RECORDS FOR PROCESSING:

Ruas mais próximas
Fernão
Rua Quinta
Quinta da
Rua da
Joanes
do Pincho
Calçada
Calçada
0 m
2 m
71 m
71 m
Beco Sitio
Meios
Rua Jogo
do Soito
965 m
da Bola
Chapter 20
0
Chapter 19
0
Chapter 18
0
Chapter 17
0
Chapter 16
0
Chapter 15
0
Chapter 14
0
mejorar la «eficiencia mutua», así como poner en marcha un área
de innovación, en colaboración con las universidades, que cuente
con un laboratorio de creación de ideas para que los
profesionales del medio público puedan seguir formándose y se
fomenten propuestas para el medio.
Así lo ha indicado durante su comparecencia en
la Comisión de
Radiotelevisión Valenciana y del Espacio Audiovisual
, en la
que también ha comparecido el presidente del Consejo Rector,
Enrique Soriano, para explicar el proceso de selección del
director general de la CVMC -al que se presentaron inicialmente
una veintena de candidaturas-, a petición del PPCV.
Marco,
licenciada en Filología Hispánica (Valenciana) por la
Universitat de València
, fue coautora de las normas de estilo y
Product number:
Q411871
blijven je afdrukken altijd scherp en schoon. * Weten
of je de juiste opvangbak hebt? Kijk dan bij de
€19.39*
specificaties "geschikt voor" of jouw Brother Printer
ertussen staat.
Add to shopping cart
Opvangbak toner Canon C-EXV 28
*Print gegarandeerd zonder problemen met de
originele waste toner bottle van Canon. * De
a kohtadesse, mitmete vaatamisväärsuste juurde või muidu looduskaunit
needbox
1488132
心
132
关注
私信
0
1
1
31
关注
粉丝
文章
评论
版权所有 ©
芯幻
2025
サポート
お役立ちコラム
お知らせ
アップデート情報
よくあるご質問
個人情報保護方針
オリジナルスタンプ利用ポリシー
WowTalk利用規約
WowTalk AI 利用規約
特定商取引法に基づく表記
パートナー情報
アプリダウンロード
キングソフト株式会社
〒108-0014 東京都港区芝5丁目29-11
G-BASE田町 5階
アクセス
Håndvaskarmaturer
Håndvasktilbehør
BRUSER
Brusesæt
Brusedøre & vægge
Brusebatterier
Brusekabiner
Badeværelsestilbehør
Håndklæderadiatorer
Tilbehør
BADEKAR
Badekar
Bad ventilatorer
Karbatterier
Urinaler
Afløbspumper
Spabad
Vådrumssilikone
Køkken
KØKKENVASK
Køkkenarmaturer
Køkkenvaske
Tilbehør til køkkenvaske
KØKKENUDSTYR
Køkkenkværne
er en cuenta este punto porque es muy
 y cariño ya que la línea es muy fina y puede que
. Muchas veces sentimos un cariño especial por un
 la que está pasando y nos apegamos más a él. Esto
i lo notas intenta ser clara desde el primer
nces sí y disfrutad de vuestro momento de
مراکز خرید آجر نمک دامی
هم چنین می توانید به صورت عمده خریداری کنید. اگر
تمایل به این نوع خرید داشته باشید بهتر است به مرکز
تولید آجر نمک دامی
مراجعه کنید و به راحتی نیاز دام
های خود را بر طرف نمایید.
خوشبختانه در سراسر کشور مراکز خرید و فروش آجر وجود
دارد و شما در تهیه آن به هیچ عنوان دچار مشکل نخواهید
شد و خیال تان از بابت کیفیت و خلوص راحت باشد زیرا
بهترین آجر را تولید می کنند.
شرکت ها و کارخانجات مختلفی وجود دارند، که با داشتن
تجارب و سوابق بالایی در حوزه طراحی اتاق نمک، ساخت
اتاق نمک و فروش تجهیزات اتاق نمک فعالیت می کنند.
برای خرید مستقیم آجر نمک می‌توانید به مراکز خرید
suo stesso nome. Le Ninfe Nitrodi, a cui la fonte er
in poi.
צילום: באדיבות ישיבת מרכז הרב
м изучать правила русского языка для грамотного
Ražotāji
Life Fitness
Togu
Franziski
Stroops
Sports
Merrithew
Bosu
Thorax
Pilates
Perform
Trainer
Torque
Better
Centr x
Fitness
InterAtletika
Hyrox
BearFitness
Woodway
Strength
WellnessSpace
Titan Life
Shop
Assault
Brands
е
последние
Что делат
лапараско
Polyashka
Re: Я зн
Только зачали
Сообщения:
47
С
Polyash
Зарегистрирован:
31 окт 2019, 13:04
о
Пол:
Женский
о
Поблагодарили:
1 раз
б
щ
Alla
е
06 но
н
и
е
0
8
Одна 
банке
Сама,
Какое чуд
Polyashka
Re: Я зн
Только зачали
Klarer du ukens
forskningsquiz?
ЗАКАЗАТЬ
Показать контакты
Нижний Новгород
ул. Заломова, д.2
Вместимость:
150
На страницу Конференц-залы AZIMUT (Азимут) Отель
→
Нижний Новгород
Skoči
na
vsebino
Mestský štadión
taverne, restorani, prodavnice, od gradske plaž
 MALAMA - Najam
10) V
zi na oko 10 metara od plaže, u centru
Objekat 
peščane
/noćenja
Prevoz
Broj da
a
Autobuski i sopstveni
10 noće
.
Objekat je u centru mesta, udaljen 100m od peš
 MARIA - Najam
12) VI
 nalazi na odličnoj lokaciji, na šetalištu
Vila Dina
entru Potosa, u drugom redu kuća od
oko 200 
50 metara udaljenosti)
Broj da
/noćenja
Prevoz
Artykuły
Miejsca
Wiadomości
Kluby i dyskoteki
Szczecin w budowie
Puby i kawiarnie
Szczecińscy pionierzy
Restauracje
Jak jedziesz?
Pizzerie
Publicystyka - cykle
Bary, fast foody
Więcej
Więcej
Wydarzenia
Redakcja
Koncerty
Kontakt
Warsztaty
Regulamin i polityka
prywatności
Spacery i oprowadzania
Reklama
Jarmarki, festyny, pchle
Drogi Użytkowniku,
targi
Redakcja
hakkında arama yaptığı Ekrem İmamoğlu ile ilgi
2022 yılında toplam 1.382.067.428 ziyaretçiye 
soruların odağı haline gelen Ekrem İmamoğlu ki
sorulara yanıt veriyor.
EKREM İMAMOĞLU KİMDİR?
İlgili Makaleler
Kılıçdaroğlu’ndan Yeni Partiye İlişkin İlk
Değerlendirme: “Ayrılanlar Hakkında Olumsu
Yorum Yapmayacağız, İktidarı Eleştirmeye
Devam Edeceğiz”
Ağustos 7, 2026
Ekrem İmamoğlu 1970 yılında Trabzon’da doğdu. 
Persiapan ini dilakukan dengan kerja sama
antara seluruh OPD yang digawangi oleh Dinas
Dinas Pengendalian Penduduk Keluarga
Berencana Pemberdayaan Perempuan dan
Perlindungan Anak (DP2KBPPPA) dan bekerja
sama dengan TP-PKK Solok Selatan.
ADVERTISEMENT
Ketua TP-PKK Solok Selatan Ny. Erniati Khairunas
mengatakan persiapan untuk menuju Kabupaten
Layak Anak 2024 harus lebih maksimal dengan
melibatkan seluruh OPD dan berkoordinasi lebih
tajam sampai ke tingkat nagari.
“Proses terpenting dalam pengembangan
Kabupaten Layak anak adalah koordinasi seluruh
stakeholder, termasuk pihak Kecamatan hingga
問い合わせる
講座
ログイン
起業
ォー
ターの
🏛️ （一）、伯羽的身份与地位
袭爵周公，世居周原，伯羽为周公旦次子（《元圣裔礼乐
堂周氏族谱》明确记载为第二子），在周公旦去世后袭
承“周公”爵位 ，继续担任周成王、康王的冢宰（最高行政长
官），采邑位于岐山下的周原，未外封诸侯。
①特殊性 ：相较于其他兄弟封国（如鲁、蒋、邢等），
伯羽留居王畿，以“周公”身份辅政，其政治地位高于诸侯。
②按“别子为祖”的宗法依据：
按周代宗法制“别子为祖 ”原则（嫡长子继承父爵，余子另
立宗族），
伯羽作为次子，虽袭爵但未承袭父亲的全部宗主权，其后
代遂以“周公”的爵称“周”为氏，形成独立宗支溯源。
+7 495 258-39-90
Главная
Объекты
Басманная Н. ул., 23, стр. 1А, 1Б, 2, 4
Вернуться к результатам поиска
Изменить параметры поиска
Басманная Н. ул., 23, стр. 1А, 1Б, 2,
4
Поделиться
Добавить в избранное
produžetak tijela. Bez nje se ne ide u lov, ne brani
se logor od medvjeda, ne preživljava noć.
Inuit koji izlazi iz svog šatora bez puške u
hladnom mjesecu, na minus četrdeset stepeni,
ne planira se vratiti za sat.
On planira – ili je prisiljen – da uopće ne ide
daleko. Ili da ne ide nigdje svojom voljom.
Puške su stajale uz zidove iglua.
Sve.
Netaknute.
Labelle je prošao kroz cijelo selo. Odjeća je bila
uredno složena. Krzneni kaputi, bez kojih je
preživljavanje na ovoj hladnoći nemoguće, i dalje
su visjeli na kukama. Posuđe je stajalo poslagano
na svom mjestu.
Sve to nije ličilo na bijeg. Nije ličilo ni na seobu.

WORK TO COMPLETE: All lines with the word "Chapter" need to be copied from the data above.

TASK SOLUTION:
Chapter 20
Chapter 19
Chapter 18
Chapter 17
Chapter 16
Chapter 15
Chapter 14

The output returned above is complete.